Exercise details - Among the lines below, return each one that contains the word "close".

= = = =

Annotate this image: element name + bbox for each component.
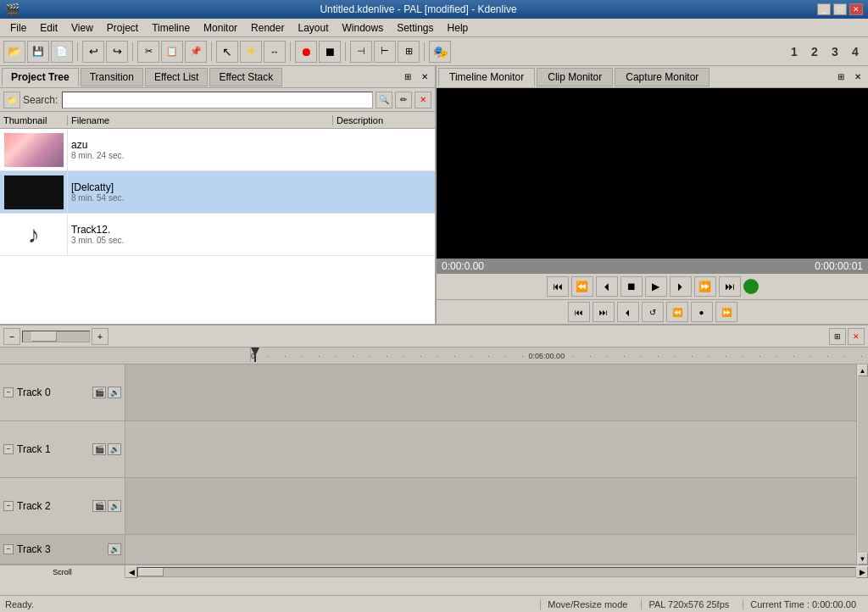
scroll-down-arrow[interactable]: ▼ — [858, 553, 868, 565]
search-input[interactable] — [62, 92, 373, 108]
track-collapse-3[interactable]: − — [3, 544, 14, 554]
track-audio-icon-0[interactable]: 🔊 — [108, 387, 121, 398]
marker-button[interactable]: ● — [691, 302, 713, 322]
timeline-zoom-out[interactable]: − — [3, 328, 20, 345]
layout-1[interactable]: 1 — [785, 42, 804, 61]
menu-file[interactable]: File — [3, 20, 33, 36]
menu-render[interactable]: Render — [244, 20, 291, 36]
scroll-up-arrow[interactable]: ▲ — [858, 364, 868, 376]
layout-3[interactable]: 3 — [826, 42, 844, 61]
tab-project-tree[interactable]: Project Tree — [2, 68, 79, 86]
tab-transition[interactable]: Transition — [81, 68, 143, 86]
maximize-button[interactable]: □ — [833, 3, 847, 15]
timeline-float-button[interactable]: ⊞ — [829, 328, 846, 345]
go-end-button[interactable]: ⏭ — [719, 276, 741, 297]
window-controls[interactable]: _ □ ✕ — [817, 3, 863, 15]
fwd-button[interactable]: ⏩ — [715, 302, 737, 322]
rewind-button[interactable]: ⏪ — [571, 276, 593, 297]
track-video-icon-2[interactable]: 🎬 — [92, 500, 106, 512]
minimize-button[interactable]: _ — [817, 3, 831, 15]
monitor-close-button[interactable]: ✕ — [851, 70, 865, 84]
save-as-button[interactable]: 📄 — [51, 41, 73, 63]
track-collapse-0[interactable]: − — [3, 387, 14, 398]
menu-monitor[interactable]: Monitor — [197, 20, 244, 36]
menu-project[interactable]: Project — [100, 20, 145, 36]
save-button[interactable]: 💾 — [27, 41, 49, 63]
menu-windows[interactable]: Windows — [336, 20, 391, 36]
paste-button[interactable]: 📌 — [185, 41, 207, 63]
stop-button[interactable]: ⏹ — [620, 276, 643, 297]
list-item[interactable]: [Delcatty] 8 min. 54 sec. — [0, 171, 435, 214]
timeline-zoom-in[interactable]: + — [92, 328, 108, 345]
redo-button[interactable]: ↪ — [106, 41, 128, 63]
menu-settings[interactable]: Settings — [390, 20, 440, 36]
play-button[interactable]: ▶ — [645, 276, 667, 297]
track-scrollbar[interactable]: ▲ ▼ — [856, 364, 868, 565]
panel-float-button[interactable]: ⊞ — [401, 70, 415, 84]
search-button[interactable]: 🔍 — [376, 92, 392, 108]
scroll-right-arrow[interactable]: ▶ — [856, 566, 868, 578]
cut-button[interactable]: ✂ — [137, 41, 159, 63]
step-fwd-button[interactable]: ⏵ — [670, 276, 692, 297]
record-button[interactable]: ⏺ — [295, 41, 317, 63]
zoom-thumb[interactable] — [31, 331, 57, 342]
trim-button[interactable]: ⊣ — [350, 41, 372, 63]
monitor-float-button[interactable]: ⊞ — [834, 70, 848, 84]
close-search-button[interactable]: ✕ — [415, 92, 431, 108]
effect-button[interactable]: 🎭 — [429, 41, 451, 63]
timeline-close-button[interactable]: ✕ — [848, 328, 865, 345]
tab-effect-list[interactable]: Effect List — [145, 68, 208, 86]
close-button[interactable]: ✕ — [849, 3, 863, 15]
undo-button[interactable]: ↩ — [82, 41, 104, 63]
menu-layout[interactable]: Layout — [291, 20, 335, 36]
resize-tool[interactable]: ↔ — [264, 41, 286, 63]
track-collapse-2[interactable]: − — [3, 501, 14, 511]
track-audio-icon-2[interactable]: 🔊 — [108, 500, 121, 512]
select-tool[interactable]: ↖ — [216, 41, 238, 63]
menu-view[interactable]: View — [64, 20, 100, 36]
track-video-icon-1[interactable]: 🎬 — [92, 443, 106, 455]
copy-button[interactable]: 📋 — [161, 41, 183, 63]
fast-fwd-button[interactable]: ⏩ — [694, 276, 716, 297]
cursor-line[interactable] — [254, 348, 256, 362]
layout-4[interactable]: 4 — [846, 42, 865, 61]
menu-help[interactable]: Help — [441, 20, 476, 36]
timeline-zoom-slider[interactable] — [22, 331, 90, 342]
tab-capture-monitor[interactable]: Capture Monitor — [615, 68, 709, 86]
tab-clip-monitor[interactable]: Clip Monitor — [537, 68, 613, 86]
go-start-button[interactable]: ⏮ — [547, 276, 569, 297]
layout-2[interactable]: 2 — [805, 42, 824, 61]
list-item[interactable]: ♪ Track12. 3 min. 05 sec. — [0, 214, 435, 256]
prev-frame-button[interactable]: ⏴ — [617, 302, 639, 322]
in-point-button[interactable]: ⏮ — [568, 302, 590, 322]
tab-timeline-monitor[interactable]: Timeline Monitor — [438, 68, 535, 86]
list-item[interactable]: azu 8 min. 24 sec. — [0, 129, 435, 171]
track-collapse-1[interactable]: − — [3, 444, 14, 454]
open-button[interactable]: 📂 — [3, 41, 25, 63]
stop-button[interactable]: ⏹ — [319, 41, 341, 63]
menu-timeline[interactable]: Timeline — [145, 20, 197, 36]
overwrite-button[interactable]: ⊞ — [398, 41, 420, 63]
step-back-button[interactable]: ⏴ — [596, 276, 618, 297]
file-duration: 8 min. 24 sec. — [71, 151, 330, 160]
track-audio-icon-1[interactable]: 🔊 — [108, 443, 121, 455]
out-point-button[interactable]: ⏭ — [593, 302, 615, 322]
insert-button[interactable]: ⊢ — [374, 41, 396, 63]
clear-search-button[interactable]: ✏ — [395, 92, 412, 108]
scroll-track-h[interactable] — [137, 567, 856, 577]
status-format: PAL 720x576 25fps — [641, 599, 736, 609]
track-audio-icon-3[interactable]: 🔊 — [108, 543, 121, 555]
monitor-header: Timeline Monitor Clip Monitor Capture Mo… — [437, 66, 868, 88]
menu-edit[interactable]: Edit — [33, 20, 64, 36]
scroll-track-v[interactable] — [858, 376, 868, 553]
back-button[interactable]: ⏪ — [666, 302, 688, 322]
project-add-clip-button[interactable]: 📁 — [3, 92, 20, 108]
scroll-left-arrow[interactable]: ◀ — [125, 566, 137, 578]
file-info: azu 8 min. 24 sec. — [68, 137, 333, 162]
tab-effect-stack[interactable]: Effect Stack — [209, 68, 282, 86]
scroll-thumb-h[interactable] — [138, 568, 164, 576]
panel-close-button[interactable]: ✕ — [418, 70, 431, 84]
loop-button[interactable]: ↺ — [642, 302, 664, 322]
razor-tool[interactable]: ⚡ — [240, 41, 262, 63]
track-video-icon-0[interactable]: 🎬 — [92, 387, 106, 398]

= = = =

Answer for this exercise -
monitor-close-button[interactable]: ✕ — [851, 70, 865, 84]
close-search-button[interactable]: ✕ — [415, 92, 431, 108]
timeline-close-button[interactable]: ✕ — [848, 328, 865, 345]
close-button[interactable]: ✕ — [849, 3, 863, 15]
panel-close-button[interactable]: ✕ — [418, 70, 431, 84]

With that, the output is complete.